**EXERCISE DIRECTIONS**
All that is wanted is the exact text of the lines below from the one with "Afficher plus" through the one with "Você também pode", inclusive, minus any pictures.

**INPUT RECORDS**
......

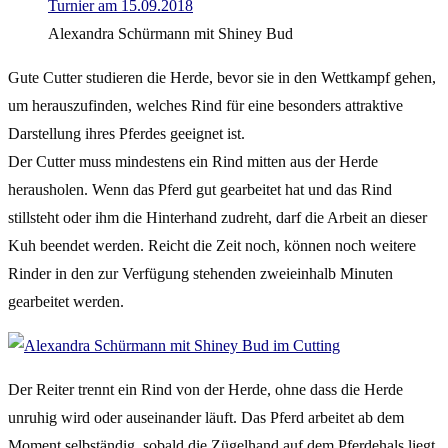
Alexandra Schürmann mit Shiney Bud
Gute Cutter studieren die Herde, bevor sie in den Wettkampf gehen,
um herauszufinden, welches Rind für eine besonders attraktive
Darstellung ihres Pferdes geeignet ist.
Der Cutter muss mindestens ein Rind mitten aus der Herde
herausholen. Wenn das Pferd gut gearbeitet hat und das Rind
stillsteht oder ihm die Hinterhand zudreht, darf die Arbeit an dieser
Kuh beendet werden. Reicht die Zeit noch, können noch weitere
Rinder in den zur Verfügung stehenden zweieinhalb Minuten
gearbeitet werden.
Der Reiter trennt ein Rind von der Herde, ohne dass die Herde
unruhig wird oder auseinander läuft. Das Pferd arbeitet ab dem
Moment selbständig, sobald die Zügelhand auf dem Pferdehals liegt.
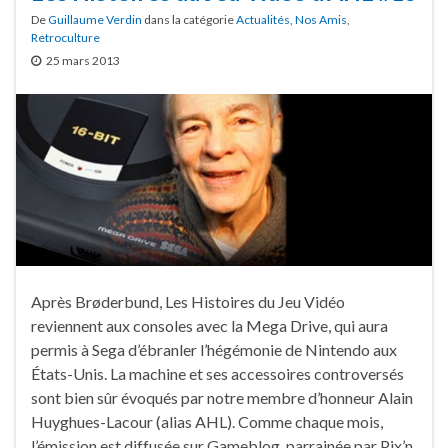
De
Guillaume Verdin
dans la catégorie
Actualités
,
Nos Amis
,
Retroculture
25 mars 2013
Après Brøderbund, Les Histoires du Jeu Vidéo
reviennent aux consoles avec la Mega Drive, qui aura
permis à Sega d’ébranler l’hégémonie de Nintendo aux
États-Unis. La machine et ses accessoires controversés
sont bien sûr évoqués par notre membre d’honneur Alain
Huyghues-Lacour (alias AHL). Comme chaque mois,
l’émission est diffusée sur Gameblog, parrainée par Pix’n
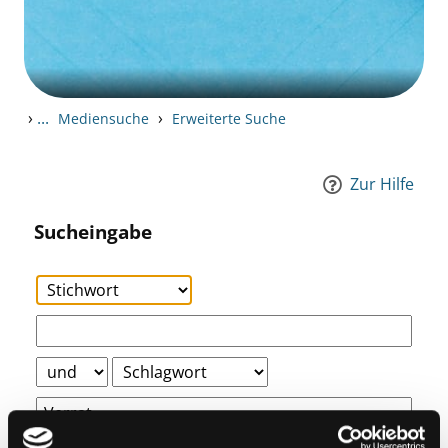
›
...
›
Mediensuche
Erweiterte Suche
Zur Hilfe
Sucheingabe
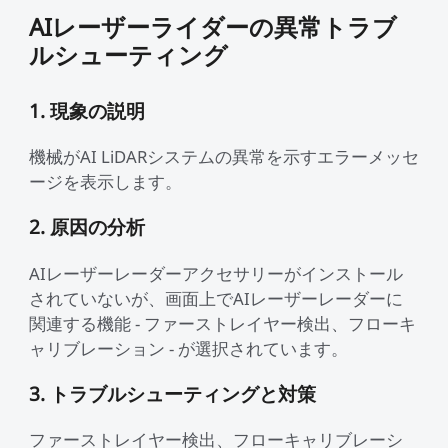
AIレーザーライダーの異常トラブ
ルシューティング
1. 現象の説明
機械がAI LiDARシステムの異常を示すエラーメッセ
ージを表示します。
2. 原因の分析
AIレーザーレーダーアクセサリーがインストール
されていないが、画面上でAIレーザーレーダーに
関連する機能 - ファーストレイヤー検出、フローキ
ャリブレーション - が選択されています。
3. トラブルシューティングと対策
ファーストレイヤー検出、フローキャリブレーシ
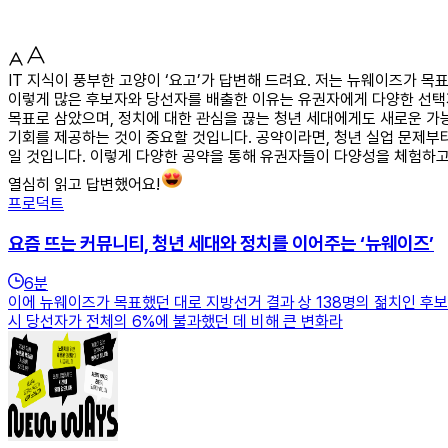
IT 지식이 풍부한 고양이 ‘요고’가 답변해 드려요. 저는 뉴웨이즈가 목
이렇게 많은 후보자와 당선자를 배출한 이유는 유권자에게 다양한 선택지
목표로 삼았으며, 정치에 대한 관심을 끊는 청년 세대에게도 새로운 
기회를 제공하는 것이 중요할 것입니다. 공약이라면, 청년 실업 문제부터
일 것입니다. 이렇게 다양한 공약을 통해 유권자들이 다양성을 체험하고
열심히 읽고 답변했어요!
프로덕트
요즘 뜨는 커뮤니티, 청년 세대와 정치를 이어주는 ‘뉴웨이즈’
6
분
이에 뉴웨이즈가 목표했던 대로 지방선거 결과 상 138명의 젊치인 후보
시 당선자가 전체의 6%에 불과했던 데 비해 큰 변화라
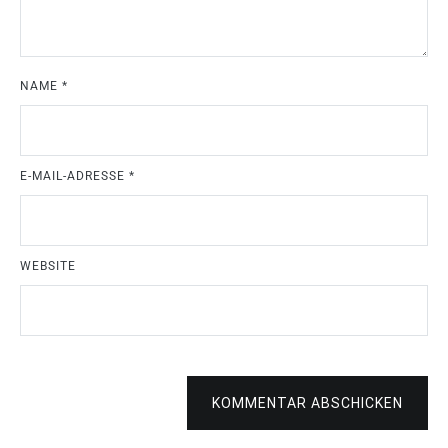
NAME
*
E-MAIL-ADRESSE
*
WEBSITE
KOMMENTAR ABSCHICKEN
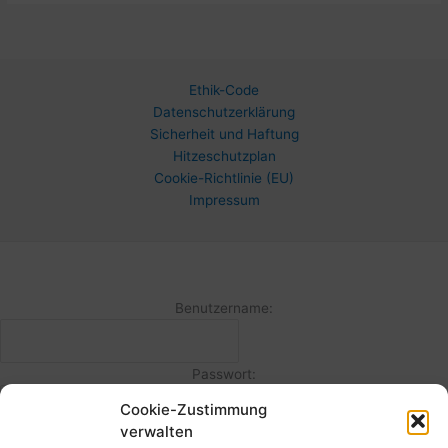
Ethik-Code
Datenschutzerklärung
Sicherheit und Haftung
Hitzeschutzplan
Cookie-Richtlinie (EU)
Impressum
Benutzername:
Passwort:
Cookie-Zustimmung
verwalten
Angemeldet bleiben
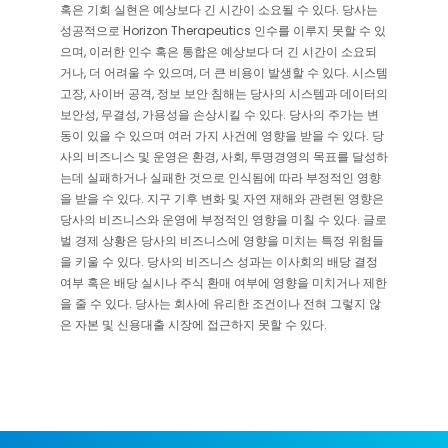
혹은 기회 실현은 예상보다 긴 시간이 소요될 수 있다. 당사는
성공적으로 Horizon Therapeutics 인수를 이루지 못할 수 있
으며, 이러한 인수 혹은 통합은 예상보다 더 긴 시간이 소요되
거나, 더 어려울 수 있으며, 더 큰 비용이 발생할 수 있다. 시스템
고장, 사이버 공격, 정보 보안 침해는 당사의 시스템과 데이터의
보안성, 무결성, 가용성을 손상시킬 수 있다. 당사의 주가는 변
동이 있을 수 있으며 여러 가지 사건에 영향을 받을 수 있다. 당
사의 비즈니스 및 운영은 환경, 사회, 투명경영의 목표를 달성하
는데 실패하거나 실패한 것으로 인식됨에 따라 부정적인 영향
을 받을 수 있다. 지구 기후 변화 및 자연 재해와 관련된 영향은
당사의 비즈니스와 운영에 부정적인 영향을 미칠 수 있다. 글로
벌 경제 상황은 당사의 비즈니스에 영향을 미치는 특정 위험들
을 키울 수 있다. 당사의 비즈니스 성과는 이사회의 배당 결정
여부 혹은 배당 실시나 주식 환매 여부에 영향을 미치거나 제한
을 줄 수 있다. 당사는 회사에 유리한 조건이나 전혀 그렇지 않
은 자본 및 신용대출 시장에 접근하지 못할 수 있다.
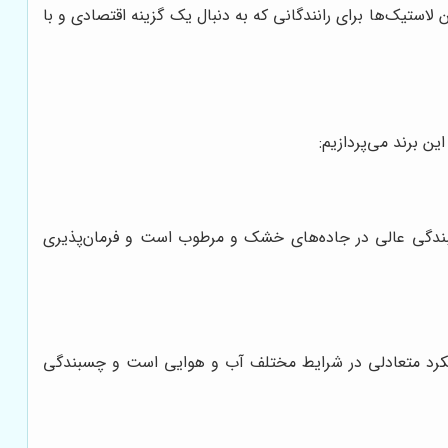
ستیک‌ها برای رانندگانی که به دنبال یک گزینه اقتصادی و با
ین برند می‌پردازیم:
نی با عملکرد بالا است که برای خودروهای سواری طراحی شده است. لاستیک N'Fera SU1 دارای چسبندگی عالی در جاده‌های خشک و مرطوب است و فرمان‌پذیری
 فصل است که برای خودروهای سواری و شاسی بلند طراحی شده است. لاستیک N'Priz AH5 دارای عملکرد متعادلی در شرایط مختلف آب و هوایی است و چسبندگی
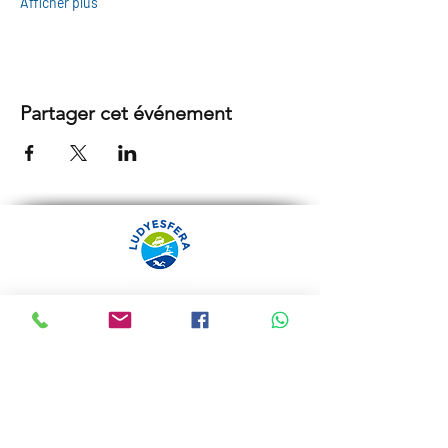
Afficher plus
Partager cet événement
ARRÁBIDA TOURS PAR
LUDYESFERA
Certificat de registre Nº 94/2009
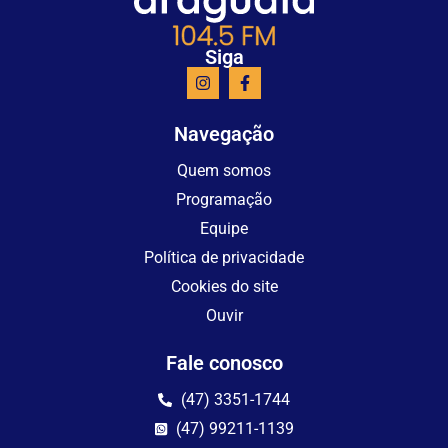
Siga
Navegação
Quem somos
Programação
Equipe
Política de privacidade
Cookies do site
Ouvir
Fale conosco
(47) 3351-1744
(47) 99211-1139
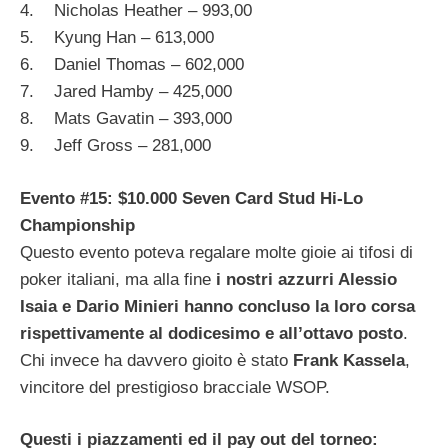
4. Nicholas Heather – 993,00
5. Kyung Han – 613,000
6. Daniel Thomas – 602,000
7. Jared Hamby – 425,000
8. Mats Gavatin – 393,000
9. Jeff Gross – 281,000
Evento #15: $10.000 Seven Card Stud Hi-Lo
Championship
Questo evento poteva regalare molte gioie ai tifosi di
poker italiani, ma alla fine
i nostri azzurri Alessio
Isaia e Dario Minieri hanno concluso la loro corsa
rispettivamente al dodicesimo e all’ottavo posto
.
Chi invece ha davvero gioito è stato
Frank Kassela
,
vincitore del prestigioso bracciale WSOP.
Questi i piazzamenti ed il pay out del torneo:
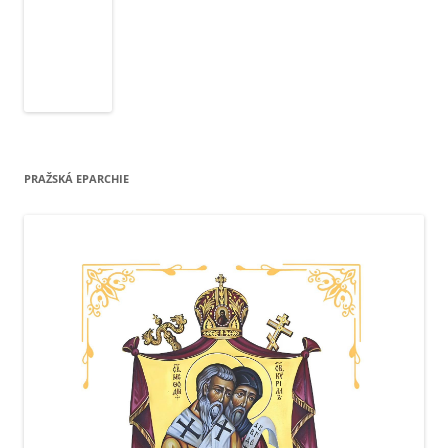
PRAŽSKÁ EPARCHIE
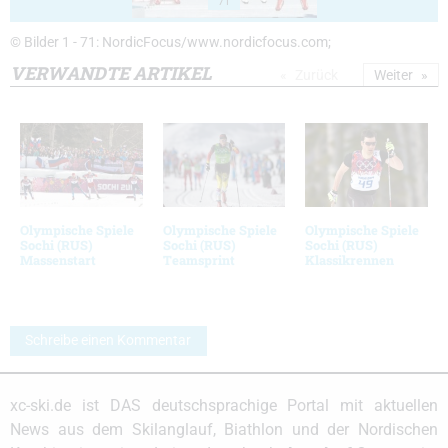
71
© Bilder 1 - 71: NordicFocus/www.nordicfocus.com;
VERWANDTE ARTIKEL
Zurück
Weiter
Olympische Spiele
Olympische Spiele
Olympische Spiele
Sochi (RUS)
Sochi (RUS)
Sochi (RUS)
Massenstart
Teamsprint
Klassikrennen
Schreibe einen Kommentar
xc-ski.de ist DAS deutschsprachige Portal mit aktuellen
News aus dem Skilanglauf, Biathlon und der Nordischen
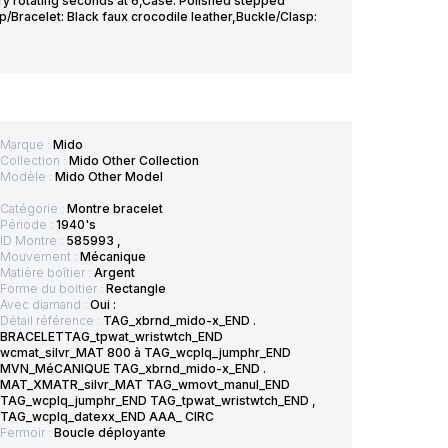
ry rotating seconds at 6,Case: Polished stepped
Bracelet: Black faux crocodile leather,Buckle/Clasp:
Marque :
Mido
Collection :
Mido Other Collection
Modèle :
Mido Other Model
Catégorie :
Montre bracelet
Période :
1940's
ID Montre :
585993 ,
Mouvement :
Mécanique
Matière boîtier :
Argent
Forme du boitier :
Rectangle
Avec diamand :
Oui :
Détail référence :
TAG_xbrnd_mido-x_END .
BRACELETTAG_tpwat_wristwtch_END
wcmat_silvr_MAT 800 à TAG_wcplq_jumphr_END
MVN_MéCANIQUE TAG_xbrnd_mido-x_END .
MAT_XMATR_silvr_MAT TAG_wmovt_manul_END
TAG_wcplq_jumphr_END TAG_tpwat_wristwtch_END ,
TAG_wcplq_datexx_END AAA_ CIRC
Fermoir :
Boucle déployante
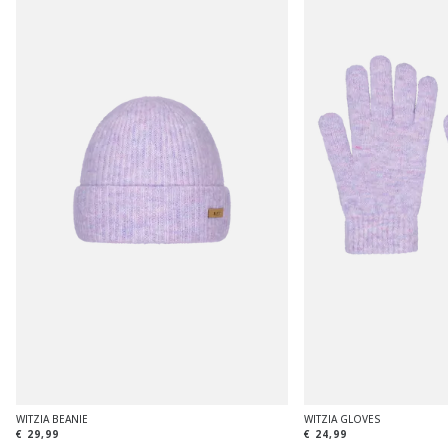
WITZIA BEANIE
WITZIA GLOVES
€ 29,99
€ 24,99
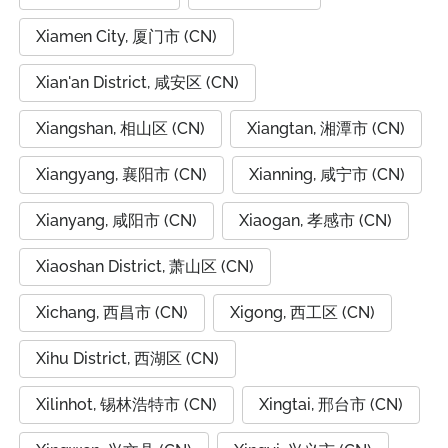
Xiamen City, 厦门市 (CN)
Xian'an District, 咸安区 (CN)
Xiangshan, 相山区 (CN)
Xiangtan, 湘潭市 (CN)
Xiangyang, 襄阳市 (CN)
Xianning, 咸宁市 (CN)
Xianyang, 咸阳市 (CN)
Xiaogan, 孝感市 (CN)
Xiaoshan District, 萧山区 (CN)
Xichang, 西昌市 (CN)
Xigong, 西工区 (CN)
Xihu District, 西湖区 (CN)
Xilinhot, 锡林浩特市 (CN)
Xingtai, 邢台市 (CN)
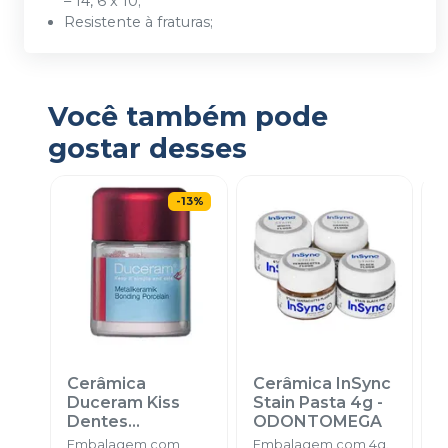
– 14, 6 x 10;
Resistente à fraturas;
Você também pode
gostar desses
-
13
%
Cerâmica
Cerâmica InSync
Duceram Kiss
Stain Pasta 4g
-
Dentes
ODONTOMEGA
O
Clareados
-
Embalagem com
Embalagem com 4g.
E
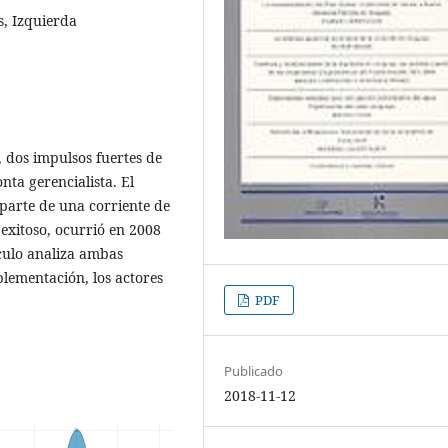
s, Izquierda
 dos impulsos fuertes de
nta gerencialista. El
 parte de una corriente de
 exitoso, ocurrió en 2008
ículo analiza ambas
plementación, los actores
PDF
Publicado
2018-11-12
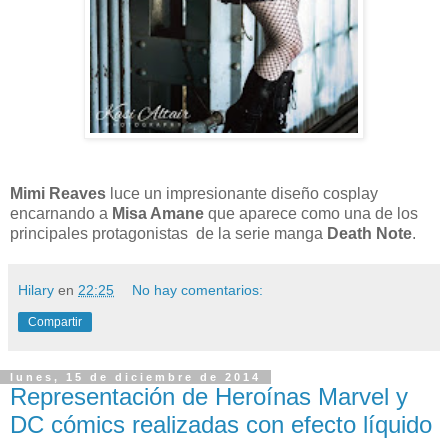
Mimi Reaves
luce un impresionante diseño cosplay
encarnando a
Misa Amane
que aparece como una de los
principales protagonistas de la serie manga
Death Note
.
Hilary
en
22:25
No hay comentarios:
Compartir
lunes, 15 de diciembre de 2014
Representación de Heroínas Marvel y
DC cómics realizadas con efecto líquido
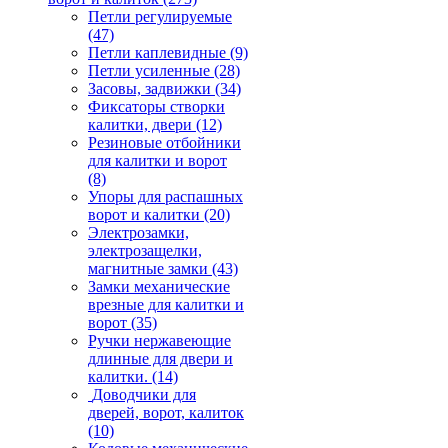
Петли регулируемые
(47)
Петли каплевидные
(9)
Петли усиленные
(28)
Засовы, задвижки
(34)
Фиксаторы створки
калитки, двери
(12)
Резиновые отбойники
для калитки и ворот
(8)
Упоры для распашных
ворот и калитки
(20)
Электрозамки,
электрозащелки,
магнитные замки
(43)
Замки механические
врезные для калитки и
ворот
(35)
Ручки нержавеющие
длинные для двери и
калитки.
(14)
Доводчики для
дверей, ворот, калиток
(10)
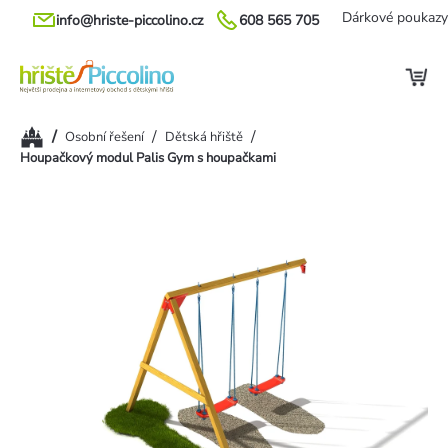
Přejít
Dárkové poukazy
info@hriste-piccolino.cz
608 565 705
na
obsah
Domů
/
/
/
Osobní řešení
Dětská hřiště
Houpačkový modul Palis Gym s houpačkami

......

**SOLUTION**
Afficher plus
Partager cet événement
ARRÁBIDA TOURS PAR
LUDYESFERA
Certificat de registre Nº 94/2009
Siga
Navegação
Quem somos
Programação
Equipe
Política de privacidade
Cookies do site
Ouvir
Fale conosco
(47) 3351-1744
(47) 99211-1139
4. Nicholas Heather – 993,00
5. Kyung Han – 613,000
6. Daniel Thomas – 602,000
7. Jared Hamby – 425,000
8. Mats Gavatin – 393,000
9. Jeff Gross – 281,000
Evento #15: $10.000 Seven Card Stud Hi-Lo
Championship
Questo evento poteva regalare molte gioie ai tifosi di
poker italiani, ma alla fine
i nostri azzurri Alessio
Isaia e Dario Minieri hanno concluso la loro corsa
rispettivamente al dodicesimo e all’ottavo posto
.
Chi invece ha davvero gioito è stato
Frank Kassela
,
vincitore del prestigioso bracciale WSOP.
Questi i piazzamenti ed il pay out del torneo:
PRAŽSKÁ EPARCHIE
71
© Bilder 1 - 71: NordicFocus/www.nordicfocus.com;
VERWANDTE ARTIKEL
Zurück
Weiter
Olympische Spiele
Olympische Spiele
Olympische Spiele
Sochi (RUS)
Sochi (RUS)
Sochi (RUS)
Massenstart
Teamsprint
Klassikrennen
Schreibe einen Kommentar
xc-ski.de ist DAS deutschsprachige Portal mit aktuellen
News aus dem Skilanglauf, Biathlon und der Nordischen
ry rotating seconds at 6,Case: Polished stepped
Bracelet: Black faux crocodile leather,Buckle/Clasp:
Marque :
Mido
Collection :
Mido Other Collection
Modèle :
Mido Other Model
Catégorie :
Montre bracelet
Période :
1940's
ID Montre :
585993 ,
Mouvement :
Mécanique
Matière boîtier :
Argent
Forme du boitier :
Rectangle
Avec diamand :
Oui :
Détail référence :
TAG_xbrnd_mido-x_END .
BRACELETTAG_tpwat_wristwtch_END
wcmat_silvr_MAT 800 à TAG_wcplq_jumphr_END
MVN_MéCANIQUE TAG_xbrnd_mido-x_END .
MAT_XMATR_silvr_MAT TAG_wmovt_manul_END
TAG_wcplq_jumphr_END TAG_tpwat_wristwtch_END ,
TAG_wcplq_datexx_END AAA_ CIRC
Fermoir :
Boucle déployante
WITZIA BEANIE
WITZIA GLOVES
€ 29,99
€ 24,99
Xiamen City, 厦门市 (CN)
Xian'an District, 咸安区 (CN)
Xiangshan, 相山区 (CN)
Xiangtan, 湘潭市 (CN)
Xiangyang, 襄阳市 (CN)
Xianning, 咸宁市 (CN)
Xianyang, 咸阳市 (CN)
Xiaogan, 孝感市 (CN)
Xiaoshan District, 萧山区 (CN)
Xichang, 西昌市 (CN)
Xigong, 西工区 (CN)
Xihu District, 西湖区 (CN)
Xilinhot, 锡林浩特市 (CN)
Xingtai, 邢台市 (CN)
– 14, 6 x 10;
Resistente à fraturas;
Você também pode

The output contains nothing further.